Is the CEPT stock valuation high? How do its P/E and P/B ratios compare?

Traditional valuation metrics like Price-to-Earnings (P/E) and Price-to-Book (P/B) ratios are not applicable to CEPT because it has no active business operations or significant earnings.
Investors typically evaluate CEPT based on its Trust Value per Share. Most SPACs trade near their redemption value (usually $10.00 to $10.50 per share) until a business combination is announced. If the stock trades significantly above this floor, it suggests high market optimism regarding the potential merger target.

How has the CEPT stock price performed over the past few months?

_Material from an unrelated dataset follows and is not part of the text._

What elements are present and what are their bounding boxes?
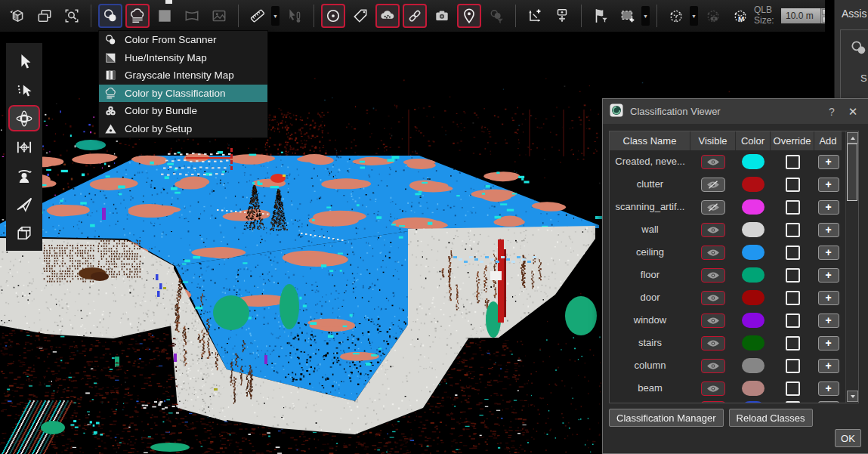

Since its initial public offering, CEPT has largely traded within a narrow range around its IPO price of $10.00. This is standard behavior for SPACs before a target is identified. Compared to the De-SPAC Index or industry peers, CEPT has shown lower volatility, as the trust account acts as a safety net for investors who have the right to redeem their shares for their pro-rata portion of the trust.

Are there any recent tailwinds or headwinds for the industry CEPT operates in?

Tailwinds: The SPAC market has seen a stabilization in regulatory clarity from the SEC, which helps high-quality sponsors like Cantor Fitzgerald navigate the merger process more efficiently.
Headwinds: High interest rates have increased the cost of financing for potential merger targets, and investor scrutiny remains high following the underperformance of many 2021-era SPACs. CEPT must find a target with strong fundamentals and a reasonable valuation to maintain investor support.

Which major institutions are buying or selling CEPT stock?

Recent 13F filings indicate interest from institutional investors specializing in arbitrage and SPAC strategies. Major holders often include firms like Glazer Capital, Karpus Management, and Highbridge Capital Management. These institutions typically hold positions to capture the yield between the market price and the trust value or to bet on the quality of the eventual merger target selected by the Cantor Fitzgerald team.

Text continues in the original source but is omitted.